* [TASK BRIEF] Since pictures are not wanted in the copy, output only the rest of each record exactly.

* [RECORDS PROVIDED]
_ _ _ _ _ _ _
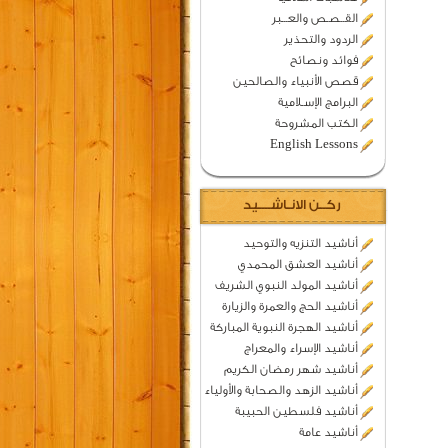
القــصـص والعـــبر
الردود والتحذير
فوائد ونصائح
قصص الأنبياء والصالحين
البرامج الإسـلامية
الكتب المشروحة
English Lessons
ركــن الانـاشــــيد
أناشيد التنزيه والتوحيد
أناشيد العشق المحمدي
أناشيد المولد النبوي الشريف
أناشيد الحج والعمرة والزيارة
أناشيد الهجرة النبوية المباركة
أناشيد الإسراء والمعراج
أناشيد شهر رمضان الكريم
أناشيد الزهد والصحابة والأولياء
أناشيد فلسطين الحبيبة
أناشيد عامة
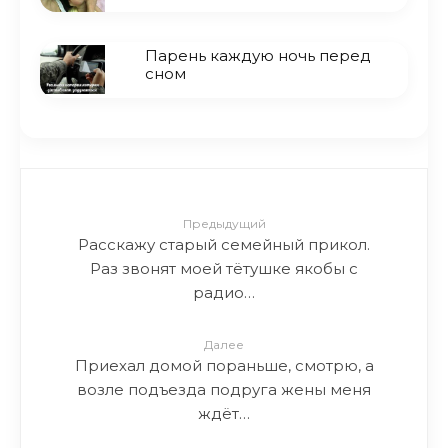
Парень каждую ночь перед
сном
Предыдущий
Расскажу старый семейный прикол.
Раз звонят моей тётушке якобы с
радио…
Далее
Приехал домой пораньше, смотрю, а
возле подъезда подруга жены меня
ждёт…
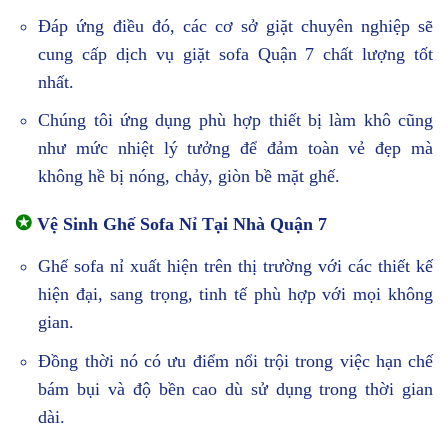
Đáp ứng điều đó, các cơ sở giặt chuyên nghiệp sẽ
cung cấp dịch vụ giặt sofa Quận 7 chất lượng tốt
nhất.
Chúng tôi ứng dụng phù hợp thiết bị làm khô cũng
như mức nhiệt lý tưởng để đảm toàn vẻ đẹp mà
không hề bị nóng, chảy, giòn bề mặt ghế.
✪
Vệ Sinh Ghế Sofa Nỉ Tại Nhà Quận 7
Ghế sofa nỉ xuất hiện trên thị trường với các thiết kế
hiện đại, sang trọng, tinh tế phù hợp với mọi không
gian.
Đồng thời nó có ưu điểm nổi trội trong việc hạn chế
bám bụi và độ bền cao dù sử dụng trong thời gian
dài.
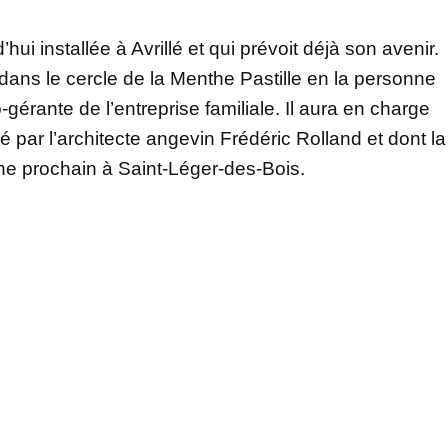
hui installée à Avrillé et qui prévoit déjà son avenir.
 dans le cercle de la Menthe Pastille en la personne
o-gérante de l’entreprise familiale. Il aura en charge
é par l’architecte angevin Frédéric Rolland et dont la
ne prochain à Saint-Léger-des-Bois.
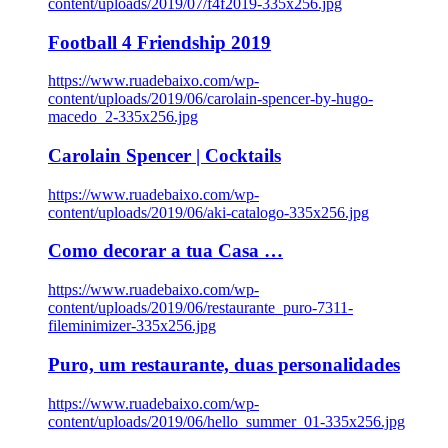
content/uploads/2019/07/f4f2019-335x256.jpg
Football 4 Friendship 2019
https://www.ruadebaixo.com/wp-
content/uploads/2019/06/carolain-spencer-by-hugo-
macedo_2-335x256.jpg
Carolain Spencer | Cocktails
https://www.ruadebaixo.com/wp-
content/uploads/2019/06/aki-catalogo-335x256.jpg
Como decorar a tua Casa …
https://www.ruadebaixo.com/wp-
content/uploads/2019/06/restaurante_puro-7311-
fileminimizer-335x256.jpg
Puro, um restaurante, duas personalidades
https://www.ruadebaixo.com/wp-
content/uploads/2019/06/hello_summer_01-335x256.jpg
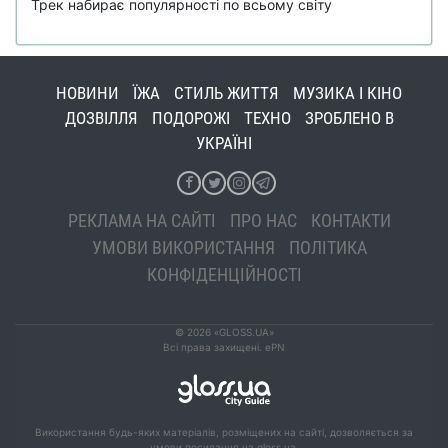
Трек набирає популярності по всьому світу
НОВИНИ
ЇЖА
СТИЛЬ ЖИТТЯ
МУЗИКА І КІНО
ДОЗВІЛЛЯ
ПОДОРОЖІ
ТЕХНО
ЗРОБЛЕНО В
УКРАЇНІ
РЕКЛАМА НА САЙТІ
ПРО НАС
КОНТАКТИ
УМОВИ ВИКОРИСТАННЯ
ПОЛІТИКА
КОНФІДЕНЦІЙНОСТІ
© 2026 «GLOSS.UA»
Всі права захищені. ePN
Використання будь-яких матеріалів, розміщених на сайті, дозволяється за
умови посилання на gloss.ua.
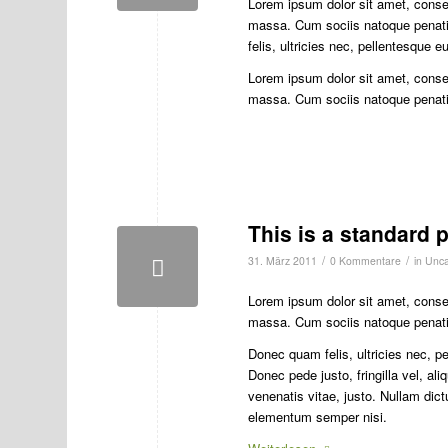
Lorem ipsum dolor sit amet, conse
massa. Cum sociis natoque penati
felis, ultricies nec, pellentesque
Lorem ipsum dolor sit amet, conse
massa. Cum sociis natoque penat
This is a standard 
/
/
31. März 2011
0 Kommentare
in
Unca
Lorem ipsum dolor sit amet, conse
massa. Cum sociis natoque penatib
Donec quam felis, ultricies nec, 
Donec pede justo, fringilla vel, ali
venenatis vitae, justo. Nullam dic
elementum semper nisi.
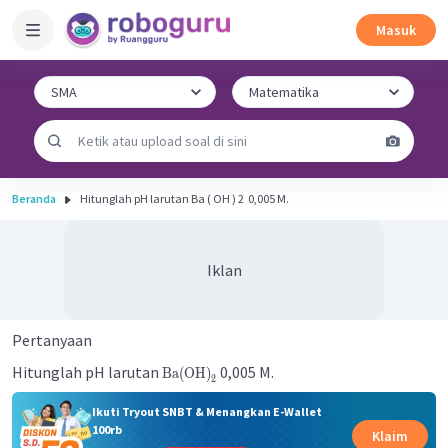
Masuk
Beranda
Hitunglah pH larutan Ba ( OH ) 2 ​ 0,005 M.
Iklan
Pertanyaan
Hitunglah pH larutan
0,005 M.
Ba
(
OH
)
2
Ikuti Tryout SNBT & Menangkan E-Wallet
100rb
Klaim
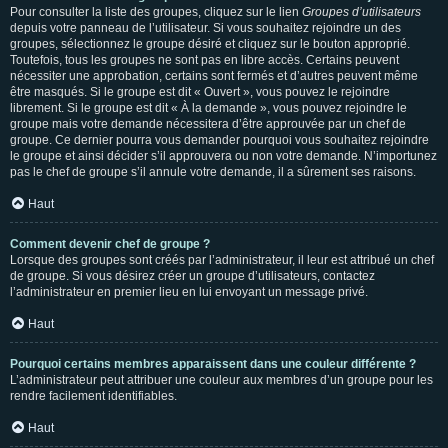
Pour consulter la liste des groupes, cliquez sur le lien
Groupes d’utilisateurs
depuis votre panneau de l’utilisateur. Si vous souhaitez rejoindre un des
groupes, sélectionnez le groupe désiré et cliquez sur le bouton approprié.
Toutefois, tous les groupes ne sont pas en libre accès. Certains peuvent
nécessiter une approbation, certains sont fermés et d’autres peuvent même
être masqués. Si le groupe est dit « Ouvert », vous pouvez le rejoindre
librement. Si le groupe est dit « À la demande », vous pouvez rejoindre le
groupe mais votre demande nécessitera d’être approuvée par un chef de
groupe. Ce dernier pourra vous demander pourquoi vous souhaitez rejoindre
le groupe et ainsi décider s’il approuvera ou non votre demande. N’importunez
pas le chef de groupe s’il annule votre demande, il a sûrement ses raisons.
Haut
Comment devenir chef de groupe ?
Lorsque des groupes sont créés par l’administrateur, il leur est attribué un chef
de groupe. Si vous désirez créer un groupe d’utilisateurs, contactez
l’administrateur en premier lieu en lui envoyant un message privé.
Haut
Pourquoi certains membres apparaissent dans une couleur différente ?
L’administrateur peut attribuer une couleur aux membres d’un groupe pour les
rendre facilement identifiables.
Haut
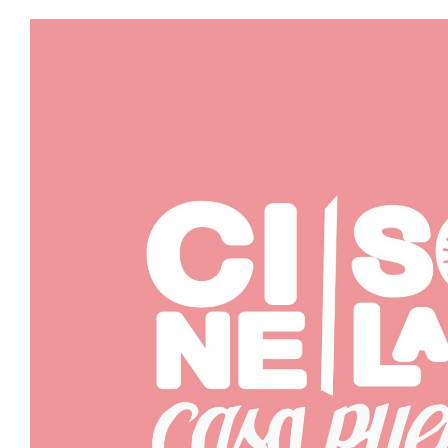
Cine Solar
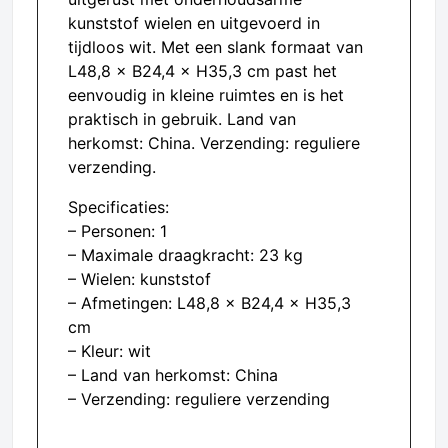
kunststof wielen en uitgevoerd in
tijdloos wit. Met een slank formaat van
L48,8 × B24,4 × H35,3 cm past het
eenvoudig in kleine ruimtes en is het
praktisch in gebruik. Land van
herkomst: China. Verzending: reguliere
verzending.
Specificaties:
– Personen: 1
– Maximale draagkracht: 23 kg
– Wielen: kunststof
– Afmetingen: L48,8 × B24,4 × H35,3
cm
– Kleur: wit
– Land van herkomst: China
– Verzending: reguliere verzending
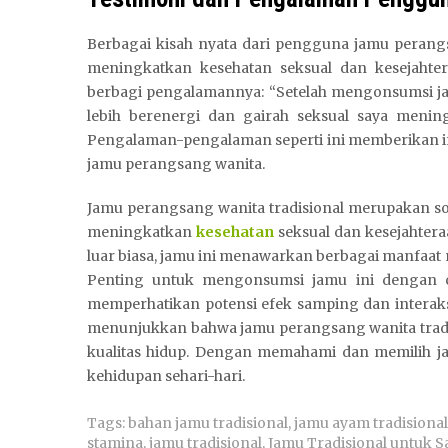
Berbagai kisah nyata dari pengguna jamu perang
meningkatkan kesehatan seksual dan kesejahte
berbagi pengalamannya: “Setelah mengonsumsi ja
lebih berenergi dan gairah seksual saya menin
Pengalaman-pengalaman seperti ini memberikan i
jamu perangsang wanita.
Jamu perangsang wanita tradisional merupakan so
meningkatkan
kesehatan
seksual dan kesejahtera
luar biasa, jamu ini menawarkan berbagai manfaat
Penting untuk mengonsumsi jamu ini dengan ca
memperhatikan potensi efek samping dan interaks
menunjukkan bahwa jamu perangsang wanita tradis
kualitas hidup. Dengan memahami dan memilih j
kehidupan sehari-hari.
Tags:
bahan jamu tradisional
,
jamu ayam tradisional
stamina
,
jamu tradisional
,
Jamu Tradisional untuk S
_ _ _ _ _ _ _
* [RESPONSE TO THE EXERCISE]
القــصـص والعـــبر
الردود والتحذير
فوائد ونصائح
قصص الأنبياء والصالحين
البرامج الإسـلامية
الكتب المشروحة
English Lessons
ركــن الانـاشــــيد
أناشيد التنزيه والتوحيد
أناشيد العشق المحمدي
أناشيد المولد النبوي الشريف
أناشيد الحج والعمرة والزيارة
أناشيد الهجرة النبوية المباركة
أناشيد الإسراء والمعراج
أناشيد شهر رمضان الكريم
أناشيد الزهد والصحابة والأولياء
أناشيد فلسطين الحبيبة
أناشيد عامة
Парень каждую ночь перед
сном
Предыдущий
Расскажу старый семейный прикол.
Раз звонят моей тётушке якобы с
радио…
Далее
Приехал домой пораньше, смотрю, а
возле подъезда подруга жены меня
ждёт…
Đáp ứng điều đó, các cơ sở giặt chuyên nghiệp sẽ
cung cấp dịch vụ giặt sofa Quận 7 chất lượng tốt
nhất.
Chúng tôi ứng dụng phù hợp thiết bị làm khô cũng
như mức nhiệt lý tưởng để đảm toàn vẻ đẹp mà
không hề bị nóng, chảy, giòn bề mặt ghế.
✪
Vệ Sinh Ghế Sofa Nỉ Tại Nhà Quận 7
Ghế sofa nỉ xuất hiện trên thị trường với các thiết kế
hiện đại, sang trọng, tinh tế phù hợp với mọi không
gian.
Đồng thời nó có ưu điểm nổi trội trong việc hạn chế
bám bụi và độ bền cao dù sử dụng trong thời gian
dài.
hui installée à Avrillé et qui prévoit déjà son avenir.
 dans le cercle de la Menthe Pastille en la personne
o-gérante de l’entreprise familiale. Il aura en charge
é par l’architecte angevin Frédéric Rolland et dont la
ne prochain à Saint-Léger-des-Bois.
content/uploads/2019/07/f4f2019-335x256.jpg
Football 4 Friendship 2019
https://www.ruadebaixo.com/wp-
content/uploads/2019/06/carolain-spencer-by-hugo-
macedo_2-335x256.jpg
Carolain Spencer | Cocktails
https://www.ruadebaixo.com/wp-
content/uploads/2019/06/aki-catalogo-335x256.jpg
Como decorar a tua Casa …
https://www.ruadebaixo.com/wp-
content/uploads/2019/06/restaurante_puro-7311-
fileminimizer-335x256.jpg
Puro, um restaurante, duas personalidades
https://www.ruadebaixo.com/wp-
content/uploads/2019/06/hello_summer_01-335x256.jpg
Трек набирає популярності по всьому світу
НОВИНИ
ЇЖА
СТИЛЬ ЖИТТЯ
МУЗИКА І КІНО
ДОЗВІЛЛЯ
ПОДОРОЖІ
ТЕХНО
ЗРОБЛЕНО В
УКРАЇНІ
РЕКЛАМА НА САЙТІ
ПРО НАС
КОНТАКТИ
УМОВИ ВИКОРИСТАННЯ
ПОЛІТИКА
КОНФІДЕНЦІЙНОСТІ
© 2026 «GLOSS.UA»
Всі права захищені. ePN
Використання будь-яких матеріалів, розміщених на сайті, дозволяється за
умови посилання на gloss.ua.
Lorem ipsum dolor sit amet, conse
massa. Cum sociis natoque penati
felis, ultricies nec, pellentesque
Lorem ipsum dolor sit amet, conse
massa. Cum sociis natoque penat
This is a standard 
/
/
31. März 2011
0 Kommentare
in
Unca
Lorem ipsum dolor sit amet, conse
massa. Cum sociis natoque penatib
Donec quam felis, ultricies nec, 
Donec pede justo, fringilla vel, ali
venenatis vitae, justo. Nullam dic
elementum semper nisi.
Masuk
Beranda
Hitunglah pH larutan Ba ( OH ) 2 ​ 0,005 M.
Iklan
Pertanyaan
Hitunglah pH larutan
0,005 M.
Ba
(
OH
)
2
Ikuti Tryout SNBT & Menangkan E-Wallet
100rb
Klaim
Pour consulter la liste des groupes, cliquez sur le lien
Groupes d’utilisateurs
depuis votre panneau de l’utilisateur. Si vous souhaitez rejoindre un des
groupes, sélectionnez le groupe désiré et cliquez sur le bouton approprié.
Toutefois, tous les groupes ne sont pas en libre accès. Certains peuvent
nécessiter une approbation, certains sont fermés et d’autres peuvent même
être masqués. Si le groupe est dit « Ouvert », vous pouvez le rejoindre
librement. Si le groupe est dit « À la demande », vous pouvez rejoindre le
groupe mais votre demande nécessitera d’être approuvée par un chef de
groupe. Ce dernier pourra vous demander pourquoi vous souhaitez rejoindre
le groupe et ainsi décider s’il approuvera ou non votre demande. N’importunez
pas le chef de groupe s’il annule votre demande, il a sûrement ses raisons.
Haut
Comment devenir chef de groupe ?
Lorsque des groupes sont créés par l’administrateur, il leur est attribué un chef
de groupe. Si vous désirez créer un groupe d’utilisateurs, contactez
l’administrateur en premier lieu en lui envoyant un message privé.
Haut
Pourquoi certains membres apparaissent dans une couleur différente ?
L’administrateur peut attribuer une couleur aux membres d’un groupe pour les
rendre facilement identifiables.
Haut
Cine Solar
kunststof wielen en uitgevoerd in
tijdloos wit. Met een slank formaat van
L48,8 × B24,4 × H35,3 cm past het
eenvoudig in kleine ruimtes en is het
praktisch in gebruik. Land van
herkomst: China. Verzending: reguliere
verzending.
Specificaties:
– Personen: 1
– Maximale draagkracht: 23 kg
– Wielen: kunststof
– Afmetingen: L48,8 × B24,4 × H35,3
cm
– Kleur: wit
– Land van herkomst: China
– Verzending: reguliere verzending
Berbagai kisah nyata dari pengguna jamu perang
meningkatkan kesehatan seksual dan kesejahte
berbagi pengalamannya: “Setelah mengonsumsi ja
lebih berenergi dan gairah seksual saya menin
Pengalaman-pengalaman seperti ini memberikan i
jamu perangsang wanita.
Jamu perangsang wanita tradisional merupakan so
meningkatkan
kesehatan
seksual dan kesejahtera
luar biasa, jamu ini menawarkan berbagai manfaat
Penting untuk mengonsumsi jamu ini dengan ca
memperhatikan potensi efek samping dan interaks
menunjukkan bahwa jamu perangsang wanita tradis
kualitas hidup. Dengan memahami dan memilih j
kehidupan sehari-hari.
Tags:
bahan jamu tradisional
,
jamu ayam tradisional
stamina
,
jamu tradisional
,
Jamu Tradisional untuk S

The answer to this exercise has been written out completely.